87

As they evolved, some prokaryotes developed specialized structures that gave them a selective advantage: cells with these structures were better able to survive and reproduce in particular environments than cells lacking them.

CELL WALLS Most prokaryotes have a cell wall located outside the cell membrane. The rigid wall supports the cell and determines its shape. The cell walls of most bacteria, but not archaea, contain peptidoglycan, a polymer of amino sugars that is linked at regular intervals to short peptides. Cross-linking among these peptides results in a single giant molecule around the entire cell. In some bacteria, another layer, the outer membrane (a polysaccharide-rich phospholipid membrane), encloses the peptidoglycan layer (see Figure 5.4). Unlike the cell membrane, this outer membrane is not a major barrier to the movement of molecules across it.

Enclosing the cell wall in some bacteria is a slimy layer composed mostly of polysaccharides and referred to as a capsule. In some cases these capsules protect the bacteria from attack by white blood cells in the animals they infect.

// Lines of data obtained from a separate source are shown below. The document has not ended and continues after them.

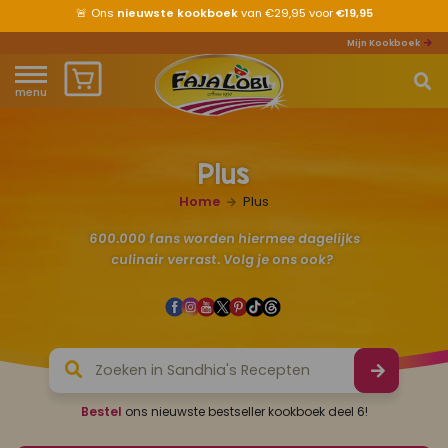
😋
Ons
nieuwste recept
al bekeken?
Mijn Kookboek
menu
Home
Plus
Waar ben je naar op zoek?
Over ons
Home
Plus
Recepten
600.000 fans worden hiermee dagelijks
culinair verrast. Volg je ons ook?
Producten
Waar verkrijgbaar?
Mijn kookboek
Bestel
ons nieuwste bestseller kookboek deel 6!
Zomervakantie 2026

Capsules also help keep the cells from drying out, and sometimes they help bacteria attach to other cells.

INTERNAL MEMBRANES Some groups of bacteria—including the cyanobacteria—carry out photosynthesis: they use energy from the sun to convert carbon dioxide and water into carbohydrates. These bacteria have an internal membrane system that contains molecules needed for photosynthesis. The development of photosynthesis, which requires membranes, was an important event in the early evolution of life on Earth. Other prokaryotes have internal membrane folds that are attached to the cell membrane. These folds may function in cell division or in various energy-releasing reactions.

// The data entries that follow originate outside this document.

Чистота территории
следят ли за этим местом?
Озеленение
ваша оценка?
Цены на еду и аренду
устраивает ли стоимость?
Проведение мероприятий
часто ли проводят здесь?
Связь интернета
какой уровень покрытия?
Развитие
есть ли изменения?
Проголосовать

FLAGELLA AND PILI Some prokaryotes swim by using appendages called flagella, which sometimes look like tiny corkscrews (Figure 5.5A). In bacteria, the filament of the flagellum is made of a protein called flagellin. (As you will see in Key Concept 5.3, the flagella of eukaryotes are quite different in structure, but similar in function.) A complex motor protein spins the bacterial flagellum on its axis like a propeller, driving the cell along. The motor protein is anchored to the cell membrane and, in some bacteria, to the outer membrane of the cell wall (Figure 5.5B). We know that the flagella cause the motion of cells because if they are removed, the cells do not move.

Pili are structures made of protein that project from the surfaces of some types of bacterial cells. These hairlike structures are shorter than flagella and are used for adherence. Conjugative pili (sex pili) help bacteria join to one another to exchange genetic material. Fimbriae are composed of the same proteins as pili but are shorter, and help cells adhere to surfaces such as animal cells, for food and protection.

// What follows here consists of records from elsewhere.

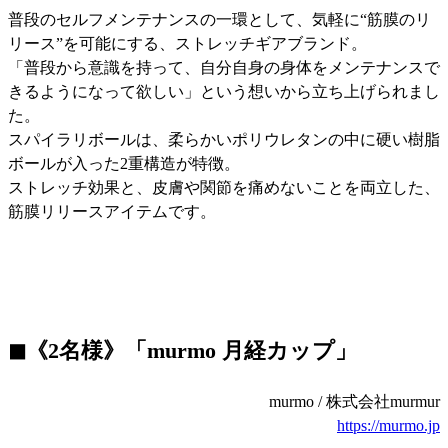
普段のセルフメンテナンスの一環として、気軽に“筋膜のリ
リース”を可能にする、ストレッチギアブランド。
「普段から意識を持って、自分自身の身体をメンテナンスで
きるようになって欲しい」という想いから立ち上げられまし
た。
スパイラリボールは、柔らかいポリウレタンの中に硬い樹脂
ボールが入った2重構造が特徴。
ストレッチ効果と、皮膚や関節を痛めないことを両立した、
筋膜リリースアイテムです。
◼︎《2名様》「murmo 月経カップ」
murmo / 株式会社murmur
https://murmo.jp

CYTOSKELETON The cytoskeleton is the collective name for protein filaments that play roles in cell division, cell movement, and in maintaining the shapes of cells. One such protein forms a ring structure that constricts during cell division, whereas another forms helical structures that extend down the lengths of rod-shaped cells, helping maintain their shapes. In the past it was thought that only eukaryotic cells had cytoskeletons (see Key Concept 5.3), but more recently, biologists have recognized that cytoskeletal components are also widely distributed among prokaryotes.